## [Work order]
Each line in the records below, from the one that contains "Готовое резюме" to the one that contains "Branş ayrımı yapmaksızın kanunlar ve imkanlar", should be reproduced exactly, the first and last included.

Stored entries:
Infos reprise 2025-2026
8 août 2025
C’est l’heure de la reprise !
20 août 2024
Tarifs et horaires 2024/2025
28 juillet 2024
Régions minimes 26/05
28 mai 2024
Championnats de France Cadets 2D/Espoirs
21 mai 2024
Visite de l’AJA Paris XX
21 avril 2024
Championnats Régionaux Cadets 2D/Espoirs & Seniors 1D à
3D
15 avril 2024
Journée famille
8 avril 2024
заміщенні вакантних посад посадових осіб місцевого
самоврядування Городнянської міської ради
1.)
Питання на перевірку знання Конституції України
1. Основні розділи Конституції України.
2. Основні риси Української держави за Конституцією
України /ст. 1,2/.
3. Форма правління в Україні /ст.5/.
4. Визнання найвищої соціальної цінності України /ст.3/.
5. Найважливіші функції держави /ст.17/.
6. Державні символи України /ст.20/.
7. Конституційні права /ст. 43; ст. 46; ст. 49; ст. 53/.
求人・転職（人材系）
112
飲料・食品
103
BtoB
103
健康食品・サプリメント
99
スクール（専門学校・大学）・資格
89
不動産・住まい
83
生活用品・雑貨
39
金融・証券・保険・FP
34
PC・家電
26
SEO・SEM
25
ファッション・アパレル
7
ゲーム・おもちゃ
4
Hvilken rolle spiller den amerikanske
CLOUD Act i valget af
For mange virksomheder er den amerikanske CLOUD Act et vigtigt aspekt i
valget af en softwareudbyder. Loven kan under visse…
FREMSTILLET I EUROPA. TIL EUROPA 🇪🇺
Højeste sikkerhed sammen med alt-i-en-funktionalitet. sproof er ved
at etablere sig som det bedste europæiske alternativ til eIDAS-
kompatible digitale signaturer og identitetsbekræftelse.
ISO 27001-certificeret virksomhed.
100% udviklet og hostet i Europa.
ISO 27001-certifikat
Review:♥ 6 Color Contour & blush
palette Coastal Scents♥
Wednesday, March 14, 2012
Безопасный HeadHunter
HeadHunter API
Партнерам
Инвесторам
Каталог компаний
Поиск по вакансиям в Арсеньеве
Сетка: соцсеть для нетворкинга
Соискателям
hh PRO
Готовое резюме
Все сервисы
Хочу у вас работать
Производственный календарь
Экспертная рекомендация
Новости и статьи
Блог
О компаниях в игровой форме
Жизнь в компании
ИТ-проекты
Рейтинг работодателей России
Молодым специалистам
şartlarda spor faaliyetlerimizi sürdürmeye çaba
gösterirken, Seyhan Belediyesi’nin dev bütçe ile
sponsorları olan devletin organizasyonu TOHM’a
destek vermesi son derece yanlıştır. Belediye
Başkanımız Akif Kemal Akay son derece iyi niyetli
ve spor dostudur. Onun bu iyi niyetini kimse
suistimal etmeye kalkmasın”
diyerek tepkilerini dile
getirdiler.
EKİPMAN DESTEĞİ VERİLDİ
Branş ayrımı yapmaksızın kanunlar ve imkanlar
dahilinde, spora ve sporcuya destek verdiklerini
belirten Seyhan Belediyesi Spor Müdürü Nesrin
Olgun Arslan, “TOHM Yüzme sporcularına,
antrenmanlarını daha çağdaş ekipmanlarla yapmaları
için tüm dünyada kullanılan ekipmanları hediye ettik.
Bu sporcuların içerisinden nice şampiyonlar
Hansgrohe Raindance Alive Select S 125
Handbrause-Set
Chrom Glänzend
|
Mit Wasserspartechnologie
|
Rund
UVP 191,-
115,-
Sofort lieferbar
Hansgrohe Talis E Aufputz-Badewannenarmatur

## [Response for this exercise]
Готовое резюме
Все сервисы
Хочу у вас работать
Производственный календарь
Экспертная рекомендация
Новости и статьи
Блог
О компаниях в игровой форме
Жизнь в компании
ИТ-проекты
Рейтинг работодателей России
Молодым специалистам
şartlarda spor faaliyetlerimizi sürdürmeye çaba
gösterirken, Seyhan Belediyesi’nin dev bütçe ile
sponsorları olan devletin organizasyonu TOHM’a
destek vermesi son derece yanlıştır. Belediye
Başkanımız Akif Kemal Akay son derece iyi niyetli
ve spor dostudur. Onun bu iyi niyetini kimse
suistimal etmeye kalkmasın”
diyerek tepkilerini dile
getirdiler.
EKİPMAN DESTEĞİ VERİLDİ
Branş ayrımı yapmaksızın kanunlar ve imkanlar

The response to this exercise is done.